Heimkehr des verlorenen Kindes

200 7 1
                                    

Ihr Atem verschnellerte sich als sie bemerkte, das wir sie direkt ansahen. Scheinbar verunsichert sie etwas, ein kurzer Blick auf die von mir reparieren Federn und ihr Blick glitt zurück zu uns. Sie holte jene zurück, schnitt sich aber scheinbar an ihnen und ließ sie fallen. Tränen sammelten sich in ihren Augen und aus den kleinen Schnitten in ihrer Handfläche sickerte etwas Blut. Scheinbar waren sie zu fein und gespritzt für sie gewesen. Ich ging einige Schritte auf sie zu doch Rakan hielt mich zurück.
"Bist du Lebensmüde Mielaa? Wir müssen hier hier weg!" sagte er doch ich hatte nur Augen für das kleine Mädchen.
"Luya.." flüsterte ich sanft und die kleine spitze die Ohren, sah mich interessiert an.

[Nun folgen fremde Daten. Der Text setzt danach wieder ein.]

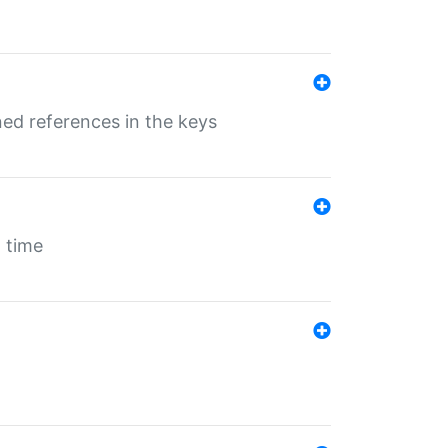
ed references in the keys
 time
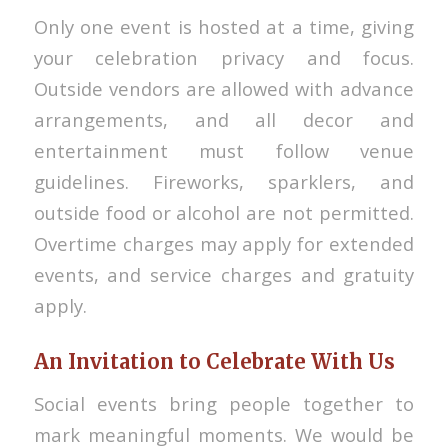
Only one event is hosted at a time, giving
your celebration privacy and focus.
Outside vendors are allowed with advance
arrangements, and all decor and
entertainment must follow venue
guidelines. Fireworks, sparklers, and
outside food or alcohol are not permitted.
Overtime charges may apply for extended
events, and service charges and gratuity
apply.
An Invitation to Celebrate With Us
Social events bring people together to
mark meaningful moments. We would be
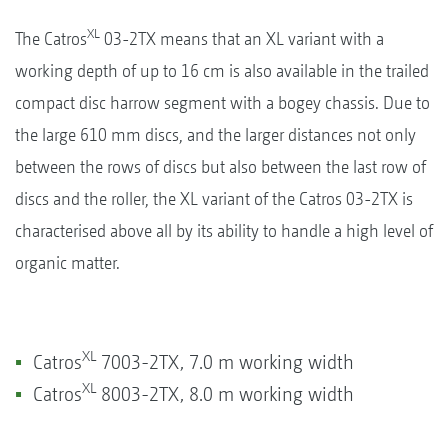
XL
The Catros
03-2TX means that an XL variant with a
working depth of up to 16 cm is also available in the trailed
compact disc harrow segment with a bogey chassis. Due to
the large 610 mm discs, and the larger distances not only
between the rows of discs but also between the last row of
discs and the roller, the XL variant of the Catros 03-2TX is
characterised above all by its ability to handle a high level of
organic matter.
XL
Catros
7003-2TX, 7.0 m working width
XL
Catros
8003-2TX, 8.0 m working width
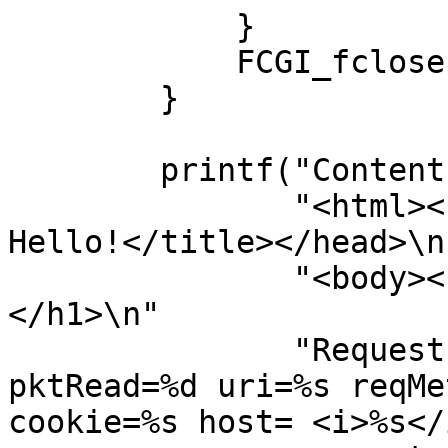
            }

            FCGI_fclose(fileOut);

        }

        printf("Content-type: text/html\n\n"

               "<html><head><title>FastCGI 9000: 
Hello!</title></head>\n"
               "<body><h1>FastCGI 9000: Hello!
</h1>\n"

               "Request number=%d lenrx=%d 
pktRead=%d uri=%s reqMe
cookie=%s host= <i>%s</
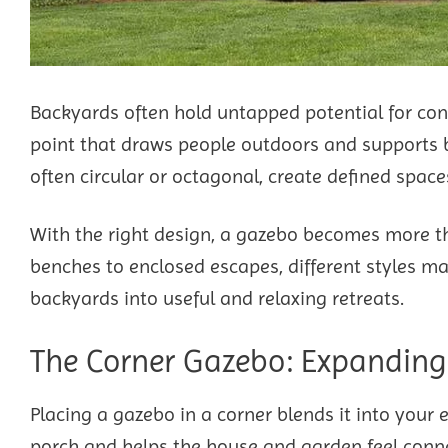
Backyards often hold untapped potential for con
point that draws people outdoors and supports b
often circular or octagonal, create defined spac
With the right design, a gazebo becomes more th
benches to enclosed escapes, different styles mat
backyards into useful and relaxing retreats.
The Corner Gazebo: Expanding 
Placing a gazebo in a corner blends it into your
porch and helps the house and garden feel conn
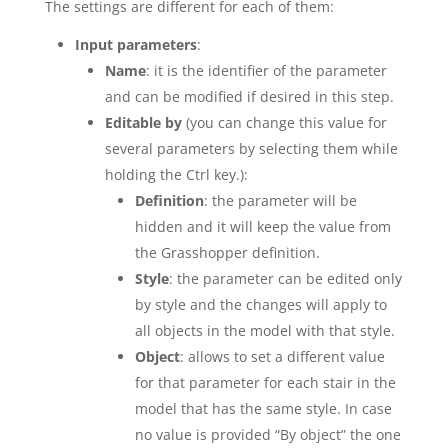
The settings are different for each of them:
Input parameters
:
Name
: it is the identifier of the parameter
and can be modified if desired in this step.
Editable by
(you can change this value for
several parameters by selecting them while
holding the Ctrl key.):
Definition
: the parameter will be
hidden and it will keep the value from
the Grasshopper definition.
Style
: the parameter can be edited only
by style and the changes will apply to
all objects in the model with that style.
Object
: allows to set a different value
for that parameter for each stair in the
model that has the same style. In case
no value is provided “By object” the one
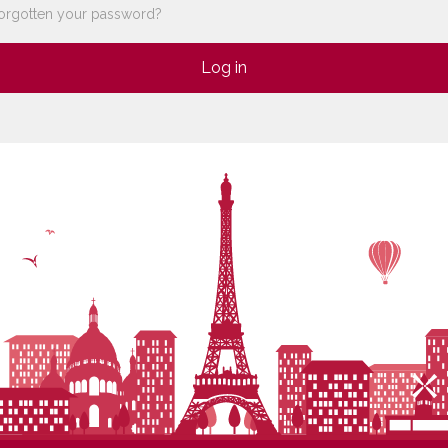
orgotten your password?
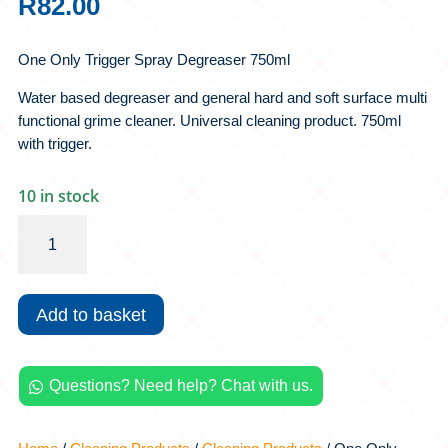
R
82.00
One Only Trigger Spray Degreaser 750ml
Water based degreaser and general hard and soft surface multi
functional grime cleaner. Universal cleaning product. 750ml
with trigger.
10 in stock
One
Only
Trigger
Spray
Add to basket
Degreaser
750ml
quantity
Questions? Need help? Chat with us.

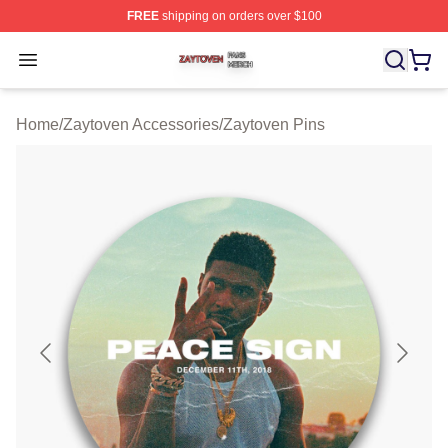
FREE
shipping on orders over $100
Zaytoven Shop ⚡️ Officially Licensed Zaytoven Merch S
Open menu
Home
/
Zaytoven Accessories
/
Zaytoven Pins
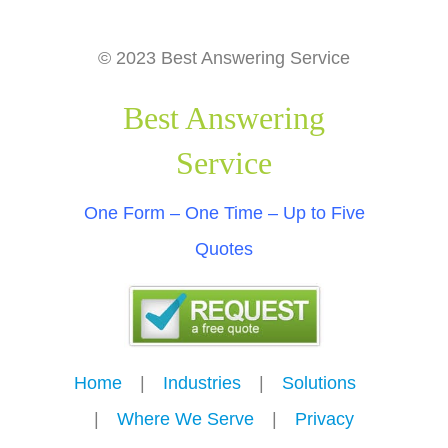
© 2023 Best Answering Service
Best Answering
Service
One Form – One Time – Up to Five
Quotes
Home
---
|
---
Industries
---
|
---
Solutions
---
|
---
Where We Serve
---
|
---
Privacy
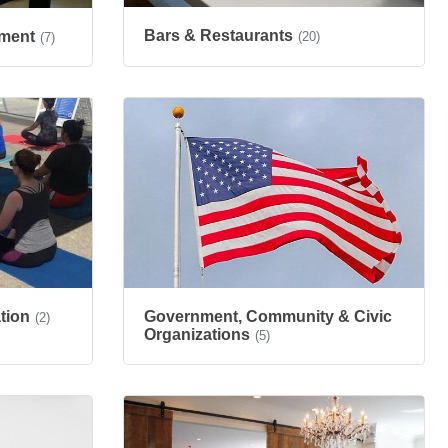
Bars & Restaurants
nment
(20)
(7)
tion
Government, Community & Civic
(2)
Organizations
(5)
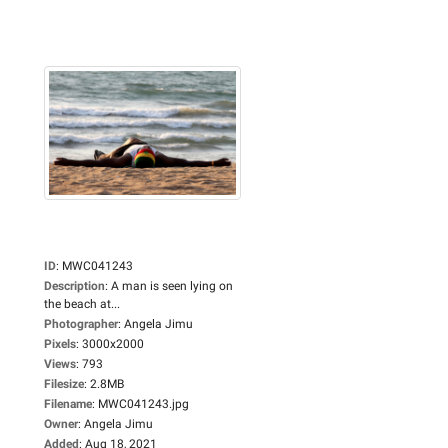
ID
:
MWC041243
Description
:
A man is seen lying on
the beach at...
Photographer
:
Angela Jimu
Pixels
:
3000x2000
Views
:
793
Filesize
:
2.8MB
Filename
:
MWC041243.jpg
Owner
:
Angela Jimu
Added
:
Aug 18, 2021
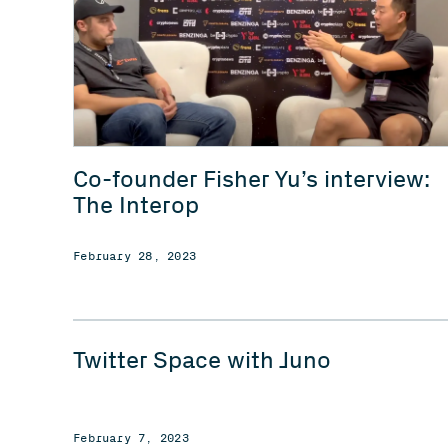
Co-founder Fisher Yu’s interview:
The Interop
February 28, 2023
Twitter Space with Juno
February 7, 2023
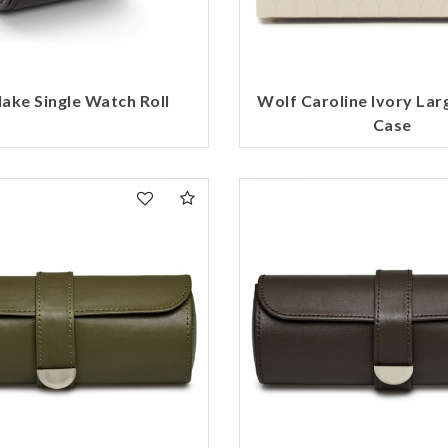
Essential
Personalization
Analytics and statistics
ake Single Watch Roll
Wolf Caroline Ivory Lar
Marketing
Case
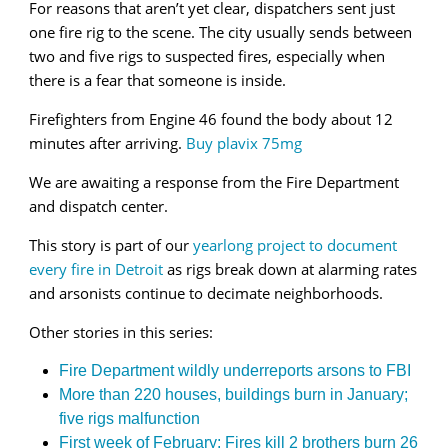
For reasons that aren’t yet clear, dispatchers sent just
one fire rig to the scene. The city usually sends between
two and five rigs to suspected fires, especially when
there is a fear that someone is inside.
Firefighters from Engine 46 found the body about 12
minutes after arriving.
Buy plavix 75mg
We are awaiting a response from the Fire Department
and dispatch center.
This story is part of our
yearlong project to document
every fire in Detroit
as rigs break down at alarming rates
and arsonists continue to decimate neighborhoods.
Other stories in this series:
Fire Department wildly underreports arsons to FBI
More than 220 houses, buildings burn in January;
five rigs malfunction
First week of February: Fires kill 2 brothers burn 26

Konnte es denn wahr sein?

Rakan beobachtete die Situation skeptisch und ich kniete mich auf den Boden um weniger Bedrohlich für sie zu wirken.
"Luya" sagte ich diesmal etwas lauter "ich tu dir nichts meine kleine" fügte ich mit einem warmen Lächeln hinzu und tatsächlich stand sie vorsichtig auf und kam zu mir. Sie sah mir direkt in die Augen, halb neugierig halb ängstlich blickend. Ihr nächster Blick ging zu Rakan der sich weiterhin unruhig umsah und demnach auch nicht gerade freundlich aussah.
"Xayah jetzt lass sie hier und komm, wir sind hier nicht sicher!" Rakan wurde lauter, er war einfach nervös und genervt von mir. Normalerweise war er der gefühlvolle von uns beiden doch in dieser Situation konnte er nicht verstehen, wieso sich das plötzlich änderte. Ich strich Luya ihren Pony bei Seite und ließ meine Hand ihre Wange hinabfahren.
"Wie kannst du nur deine eigene Tochter nicht erkennen.." fragte ich ihn abwesend da ich mich weiter mit Luya beschäftigte. Lange Zeit herrschte eine unangenehme Stille.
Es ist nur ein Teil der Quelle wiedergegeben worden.